Auto bailout likely to steal limelight from Fed
Fed seen cutting rates; OPEC to cut production; Goldman, Morgan report
MarketWatch: Efforts to prop up the ailing U.S. auto industry, along with economic data that may provide fresh clues about the depth and duration of the recession, could outweigh investor interest next week in the Federal Reserve's interest-rate decision.

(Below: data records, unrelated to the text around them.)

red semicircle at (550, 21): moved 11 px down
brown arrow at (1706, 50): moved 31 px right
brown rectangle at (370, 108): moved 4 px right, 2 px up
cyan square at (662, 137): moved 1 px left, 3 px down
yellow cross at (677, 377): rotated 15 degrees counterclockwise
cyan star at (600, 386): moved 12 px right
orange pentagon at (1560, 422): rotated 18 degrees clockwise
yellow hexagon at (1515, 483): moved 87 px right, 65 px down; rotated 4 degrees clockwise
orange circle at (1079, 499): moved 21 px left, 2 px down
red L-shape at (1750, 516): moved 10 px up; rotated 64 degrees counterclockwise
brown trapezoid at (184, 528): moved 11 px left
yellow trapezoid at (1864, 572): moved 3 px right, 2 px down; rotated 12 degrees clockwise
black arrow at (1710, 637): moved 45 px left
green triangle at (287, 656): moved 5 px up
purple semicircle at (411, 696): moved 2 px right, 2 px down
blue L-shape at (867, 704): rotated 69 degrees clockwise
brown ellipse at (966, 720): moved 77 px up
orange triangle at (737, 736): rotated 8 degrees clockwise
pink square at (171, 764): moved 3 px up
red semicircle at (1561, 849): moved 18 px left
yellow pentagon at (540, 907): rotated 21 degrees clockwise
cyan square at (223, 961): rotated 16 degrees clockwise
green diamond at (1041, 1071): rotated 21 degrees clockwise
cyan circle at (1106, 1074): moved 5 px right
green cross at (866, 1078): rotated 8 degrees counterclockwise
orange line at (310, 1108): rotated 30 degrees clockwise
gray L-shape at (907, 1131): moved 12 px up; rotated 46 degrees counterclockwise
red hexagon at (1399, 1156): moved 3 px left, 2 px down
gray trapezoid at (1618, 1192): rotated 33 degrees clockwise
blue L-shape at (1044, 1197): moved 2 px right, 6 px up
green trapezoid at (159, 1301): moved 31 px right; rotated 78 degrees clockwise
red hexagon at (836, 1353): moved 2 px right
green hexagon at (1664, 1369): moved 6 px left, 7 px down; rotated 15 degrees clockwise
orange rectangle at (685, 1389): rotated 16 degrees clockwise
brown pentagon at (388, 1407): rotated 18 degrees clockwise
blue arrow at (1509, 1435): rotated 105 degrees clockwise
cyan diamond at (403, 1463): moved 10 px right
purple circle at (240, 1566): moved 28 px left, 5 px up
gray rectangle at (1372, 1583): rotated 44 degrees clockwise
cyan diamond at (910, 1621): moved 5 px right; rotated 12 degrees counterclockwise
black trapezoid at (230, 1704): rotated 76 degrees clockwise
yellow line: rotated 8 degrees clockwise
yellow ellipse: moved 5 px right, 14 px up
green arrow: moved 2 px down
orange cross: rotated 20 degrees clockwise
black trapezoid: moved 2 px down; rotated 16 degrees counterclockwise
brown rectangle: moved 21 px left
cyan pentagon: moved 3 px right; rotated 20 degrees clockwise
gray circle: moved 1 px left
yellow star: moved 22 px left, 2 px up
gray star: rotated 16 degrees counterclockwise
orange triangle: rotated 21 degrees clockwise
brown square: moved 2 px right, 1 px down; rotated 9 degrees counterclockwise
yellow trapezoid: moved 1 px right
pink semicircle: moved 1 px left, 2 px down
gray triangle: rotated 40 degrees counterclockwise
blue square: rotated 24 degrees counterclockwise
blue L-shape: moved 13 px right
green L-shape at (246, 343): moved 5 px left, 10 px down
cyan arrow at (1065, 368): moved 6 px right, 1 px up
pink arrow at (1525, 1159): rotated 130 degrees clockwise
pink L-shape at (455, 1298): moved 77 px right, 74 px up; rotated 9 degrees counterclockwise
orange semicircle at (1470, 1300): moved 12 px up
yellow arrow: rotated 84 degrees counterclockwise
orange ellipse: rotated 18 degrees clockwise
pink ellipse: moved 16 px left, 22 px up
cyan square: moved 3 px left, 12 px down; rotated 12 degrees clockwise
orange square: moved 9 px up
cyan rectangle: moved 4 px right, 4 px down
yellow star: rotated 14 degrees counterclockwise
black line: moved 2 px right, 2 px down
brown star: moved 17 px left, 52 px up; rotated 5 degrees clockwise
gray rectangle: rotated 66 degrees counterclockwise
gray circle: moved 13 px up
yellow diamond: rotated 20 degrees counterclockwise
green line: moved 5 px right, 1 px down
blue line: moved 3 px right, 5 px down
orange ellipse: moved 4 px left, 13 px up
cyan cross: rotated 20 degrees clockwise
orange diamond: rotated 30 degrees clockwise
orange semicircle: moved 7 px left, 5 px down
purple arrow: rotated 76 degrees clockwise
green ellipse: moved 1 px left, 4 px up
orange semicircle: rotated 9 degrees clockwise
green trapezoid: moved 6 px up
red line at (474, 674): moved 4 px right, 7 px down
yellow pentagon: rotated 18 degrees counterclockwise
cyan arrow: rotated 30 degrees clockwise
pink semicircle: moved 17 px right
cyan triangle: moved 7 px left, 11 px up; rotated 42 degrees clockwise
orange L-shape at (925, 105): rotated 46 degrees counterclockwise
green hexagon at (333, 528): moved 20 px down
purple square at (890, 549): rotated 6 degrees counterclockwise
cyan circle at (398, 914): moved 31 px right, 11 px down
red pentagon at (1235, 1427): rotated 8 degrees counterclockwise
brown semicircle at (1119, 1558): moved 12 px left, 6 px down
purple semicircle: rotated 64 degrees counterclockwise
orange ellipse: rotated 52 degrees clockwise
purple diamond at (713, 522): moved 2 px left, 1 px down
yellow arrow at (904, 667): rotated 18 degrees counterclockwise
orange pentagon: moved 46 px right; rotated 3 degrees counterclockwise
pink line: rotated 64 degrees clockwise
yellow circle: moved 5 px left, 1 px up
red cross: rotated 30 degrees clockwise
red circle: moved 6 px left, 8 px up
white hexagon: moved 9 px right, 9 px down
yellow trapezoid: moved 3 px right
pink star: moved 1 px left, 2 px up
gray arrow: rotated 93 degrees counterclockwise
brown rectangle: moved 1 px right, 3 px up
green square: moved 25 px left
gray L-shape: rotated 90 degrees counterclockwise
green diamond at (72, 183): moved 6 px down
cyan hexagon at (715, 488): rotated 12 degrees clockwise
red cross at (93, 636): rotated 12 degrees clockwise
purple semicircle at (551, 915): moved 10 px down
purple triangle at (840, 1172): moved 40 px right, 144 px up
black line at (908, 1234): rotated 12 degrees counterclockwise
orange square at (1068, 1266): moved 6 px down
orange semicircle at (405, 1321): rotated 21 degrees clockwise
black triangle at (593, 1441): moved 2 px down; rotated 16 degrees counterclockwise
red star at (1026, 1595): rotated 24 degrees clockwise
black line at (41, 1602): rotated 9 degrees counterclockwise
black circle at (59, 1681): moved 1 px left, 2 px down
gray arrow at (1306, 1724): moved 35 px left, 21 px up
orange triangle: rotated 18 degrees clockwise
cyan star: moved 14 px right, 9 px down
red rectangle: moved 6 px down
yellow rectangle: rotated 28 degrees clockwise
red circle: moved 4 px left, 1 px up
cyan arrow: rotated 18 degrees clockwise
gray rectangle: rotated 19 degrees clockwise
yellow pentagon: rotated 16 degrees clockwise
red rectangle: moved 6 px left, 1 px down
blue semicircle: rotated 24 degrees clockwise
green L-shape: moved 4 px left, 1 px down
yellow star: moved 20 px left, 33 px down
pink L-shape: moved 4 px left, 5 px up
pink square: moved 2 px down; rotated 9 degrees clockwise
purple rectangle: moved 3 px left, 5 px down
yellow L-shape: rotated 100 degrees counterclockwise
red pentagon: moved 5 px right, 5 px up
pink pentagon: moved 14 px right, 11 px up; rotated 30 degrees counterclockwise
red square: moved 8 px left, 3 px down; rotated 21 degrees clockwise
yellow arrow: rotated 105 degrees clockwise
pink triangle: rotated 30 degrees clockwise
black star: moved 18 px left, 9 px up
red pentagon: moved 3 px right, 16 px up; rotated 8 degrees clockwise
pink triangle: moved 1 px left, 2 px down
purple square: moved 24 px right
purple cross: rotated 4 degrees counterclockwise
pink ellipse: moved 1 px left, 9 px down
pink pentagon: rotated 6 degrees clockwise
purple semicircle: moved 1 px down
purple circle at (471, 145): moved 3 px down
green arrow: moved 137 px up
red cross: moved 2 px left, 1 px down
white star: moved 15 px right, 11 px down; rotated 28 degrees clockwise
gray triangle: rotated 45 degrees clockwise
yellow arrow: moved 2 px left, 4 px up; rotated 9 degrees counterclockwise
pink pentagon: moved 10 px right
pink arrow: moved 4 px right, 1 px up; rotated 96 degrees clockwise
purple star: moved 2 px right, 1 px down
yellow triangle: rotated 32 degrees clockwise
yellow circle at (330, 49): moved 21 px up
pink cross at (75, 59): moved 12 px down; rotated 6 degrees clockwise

The possibility that a collapse of the Big Three automakers, General Motors Corp., Ford Motor Co. and Chrysler could plunge the economy deeper into recession rattled markets last week. "We're probably going to limp through next week as Washington tries to solve the auto bailout question," said Hugh Johnson, Chairman of Johnson Illington Advisors. "There will be a lot of attention on what the Fed does and what it says, but it won't be as important as what happens with the bailout." Senate talks on the package collapsed late Thursday, paralyzing a $14 billion federal loan package for the Big Three, which had been approved by the House of Representatives. Yet by Friday, the Treasury said it stood ready to provide funds for automakers until lawmakers consider a longer-term package next year.
Separately, Canada said it will provide CA$3.5 billion, according to reports. The assurance by the White House helped the market recover on Friday, with the Dow Jones Industrial Average finishing 64 points higher at 8,629, even as it lost 0.1% for the week.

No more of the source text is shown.